In the current environment of bear market cycle and stricter policy supervision, the living environment of TokenFund is becoming increasingly difficult.
Distributed capital partner Sun Ming recently pointed out that if the Token Fund simply invests in the primary market, it will be difficult to survive. "Token Fund is currently not active in the primary market, mainly due to the slump in the primary market. Many Token Funds have not actually disappeared, and may be more transformative, such as focusing on the development of the secondary market."
The heat of traditional venture capital institutions plummeted, and shots were more cautious
Compared with the shrinking front of the Token Fund, most traditional venture capital institutions tend to wait and see in the blockchain field in 2019.
For example, Jingwei China, Sequoia China, IDG Capital, Qifu Capital, etc. only invested 1-2 projects last year.

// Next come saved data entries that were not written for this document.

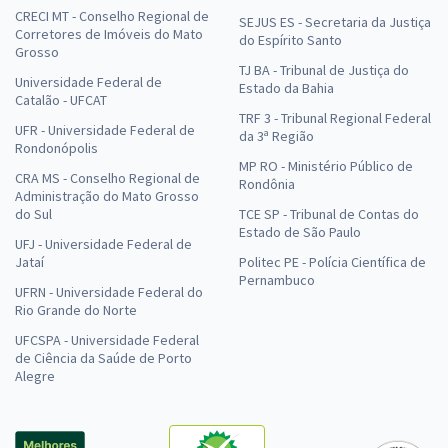
CRECI MT - Conselho Regional de
SEJUS ES - Secretaria da Justiça
Corretores de Imóveis do Mato
do Espírito Santo
Grosso
TJ BA - Tribunal de Justiça do
Universidade Federal de
Estado da Bahia
Catalão - UFCAT
TRF 3 - Tribunal Regional Federal
UFR - Universidade Federal de
da 3ª Região
Rondonópolis
MP RO - Ministério Público de
CRA MS - Conselho Regional de
Rondônia
Administração do Mato Grosso
do Sul
TCE SP - Tribunal de Contas do
Estado de São Paulo
UFJ - Universidade Federal de
Jataí
Politec PE - Polícia Científica de
Pernambuco
UFRN - Universidade Federal do
Rio Grande do Norte
UFCSPA - Universidade Federal
de Ciência da Saúde de Porto
Alegre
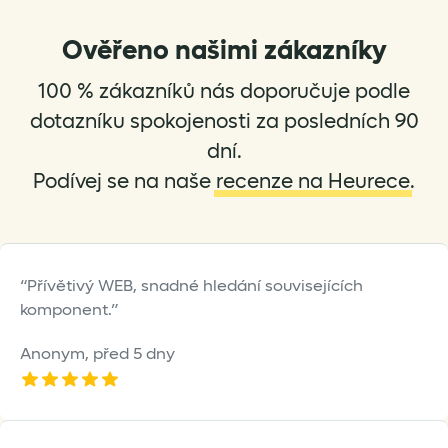
Ověřeno našimi zákazníky
100 % zákazníků nás doporučuje podle
dotazníku spokojenosti za posledních 90
dní.
Podívej se na naše
recenze na Heurece
.
Přívětivý WEB, snadné hledání souvisejících
komponent.
Anonym,
před 5 dny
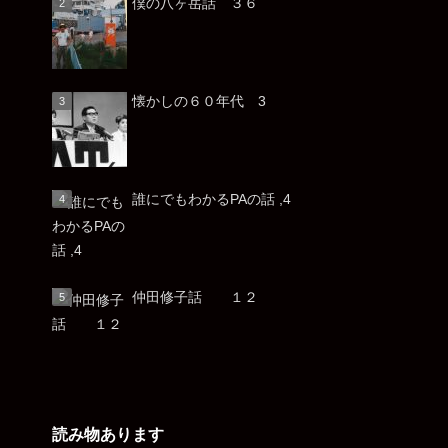
僕の八ヶ岳話 ３６
懐かしの６０年代 3
誰にでもわかるPAの話 ,4
仲田修子話 １２
読み物あります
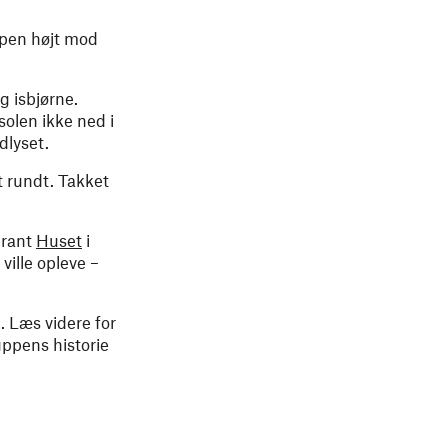
ppen højt mod
g isbjørne.
olen ikke ned i
dlyset.
t rundt. Takket
urant
Huset
i
ville opleve –
. Læs videre for
uppens historie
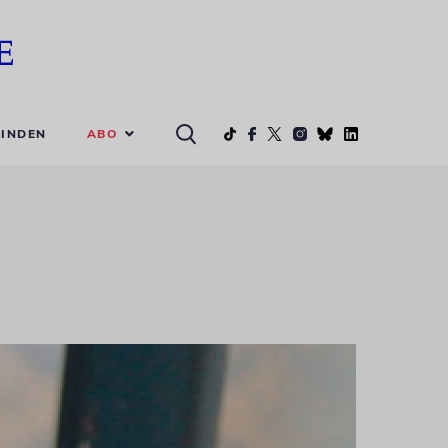
ABO
INDEN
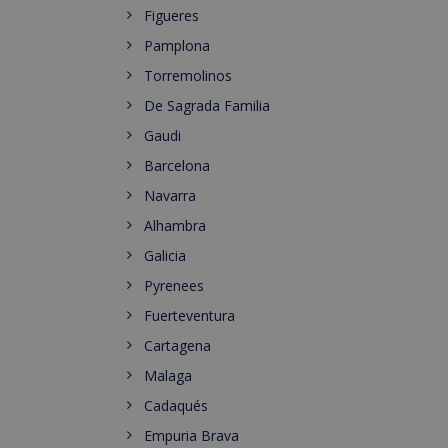
Figueres
Pamplona
Torremolinos
De Sagrada Familia
Gaudi
Barcelona
Navarra
Alhambra
Galicia
Pyrenees
Fuerteventura
Cartagena
Malaga
Cadaqués
Empuria Brava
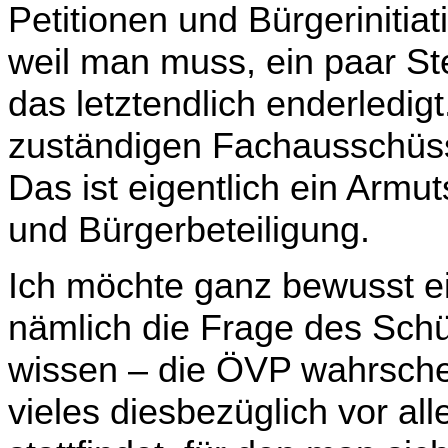
Petitionen und Bürgerinitia
weil man muss, ein paar St
das letztendlich enderledigt.
zuständigen Fachausschüsse
Das ist eigentlich ein Armu
und Bürgerbeteiligung.
Ich möchte ganz bewusst ein
nämlich die Frage des Schül
wissen – die ÖVP wahrschein
vieles diesbezüglich vor a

The number of Danhua Capital's investment projects in the heavy storage blockchain industry in 2019 directly decreased from 41 in 2018 to 5 Each.
Unlike TokenFund, traditional venture capital institutions will pay more attention to policy supervision risks in 2019. Investment projects are mainly based on blockchain media, technology developers, privacy protection, etc. There are very few exchange and public chain projects, and mainly overseas star projects.
For example, a lot of strategy source venture capital shots. Of the 4 investment events in 2019, 3 were blockchain media, including Deepchain Finance and Mars Finance. In addition, Qifu Capital and Shunwei Capital also invested in blockchain. Information platform currency world.
In addition, Sequoia China and Jingwei China, which have few shots, only invested in blockchain technology R & D vocational technology and Warm Wah technology focusing on health insurance technology in 2019, while IDG Capital and Zhenge Fund invested in transactions. Sohu and the public chain, but are overseas projects, are Silicon Valley star public chain ThunderCore and Japanese exchange Quoine.
Compared to running and entering in 2018, the investment of traditional venture capital institutions in the blockchain field was more cautious and conservative last year.
In fact, the mutual chain pulse statistics found that in 2018, the fields invested by traditional venture capital institutions were mostly concentrated in the public chain, exchanges, mining and digital wallets, but as the bear market continued in 2019, coupled with stricter policy supervision In these areas related to cryptocurrencies, there are very few compliance projects left for traditional venture capital institutions.
In the field of blockchain technology R & D and application, most projects have not yet found a suitable profit model, and the investment return cycle is relatively long and the risks are large, which has caused traditional venture capital institutions to stall.
On the other hand, under the influence of multiple economic factors such as the Sino-U.S. Trade war in 2019, the capital winter has been covering the entire traditional venture capital circle. Not only is it difficult to raise funds for VC / PE, but even many parent funds are short of money. Investment institutions are very cautious in their investment attitudes, especially for higher-risk blockchain projects.
However, after the "1024 speech", the blockchain has ushered in a policy breeze, and a large number of listed companies have begun to get involved in the blockchain business. The promotion of industrial capital has undoubtedly opened a good situation. For traditional venture capital institutions, The blockchain industry is a promising circuit.
This article is the original [Interlink Pulse], please indicate the source when reprinted!